__What you should do__: Would you transcribe each entry that follows word for word, minus the images?

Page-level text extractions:
......

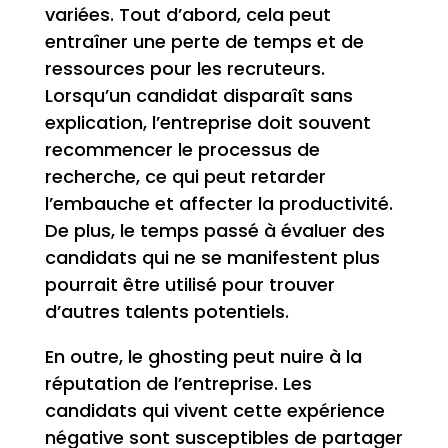
variées. Tout d’abord, cela peut
entraîner une perte de temps et de
ressources pour les recruteurs.
Lorsqu’un candidat disparaît sans
explication, l’entreprise doit souvent
recommencer le processus de
recherche, ce qui peut retarder
l’embauche et affecter la productivité.
De plus, le temps passé à évaluer des
candidats qui ne se manifestent plus
pourrait être utilisé pour trouver
d’autres talents potentiels.
En outre, le ghosting peut nuire à la
réputation de l’entreprise. Les
candidats qui vivent cette expérience
négative sont susceptibles de partager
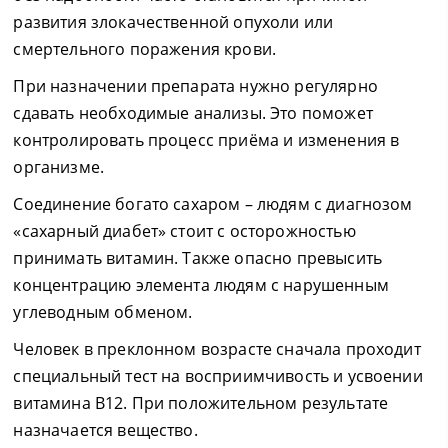
развития злокачественной опухоли или
смертельного поражения крови.
При назначении препарата нужно регулярно
сдавать необходимые анализы. Это поможет
контролировать процесс приёма и изменения в
организме.
Соединение богато сахаром – людям с диагнозом
«сахарный диабет» стоит с осторожностью
принимать витамин. Также опасно превысить
концентрацию элемента людям с нарушенным
углеводным обменом.
Человек в преклонном возрасте сначала проходит
специальный тест на восприимчивость и усвоении
витамина В12. При положительном результате
назначается вещество.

......

__Written response__:
variées. Tout d’abord, cela peut
entraîner une perte de temps et de
ressources pour les recruteurs.
Lorsqu’un candidat disparaît sans
explication, l’entreprise doit souvent
recommencer le processus de
recherche, ce qui peut retarder
l’embauche et affecter la productivité.
De plus, le temps passé à évaluer des
candidats qui ne se manifestent plus
pourrait être utilisé pour trouver
d’autres talents potentiels.
En outre, le ghosting peut nuire à la
réputation de l’entreprise. Les
candidats qui vivent cette expérience
négative sont susceptibles de partager
развития злокачественной опухоли или
смертельного поражения крови.
При назначении препарата нужно регулярно
сдавать необходимые анализы. Это поможет
контролировать процесс приёма и изменения в
организме.
Соединение богато сахаром – людям с диагнозом
«сахарный диабет» стоит с осторожностью
принимать витамин. Также опасно превысить
концентрацию элемента людям с нарушенным
углеводным обменом.
Человек в преклонном возрасте сначала проходит
специальный тест на восприимчивость и усвоении
витамина В12. При положительном результате
назначается вещество.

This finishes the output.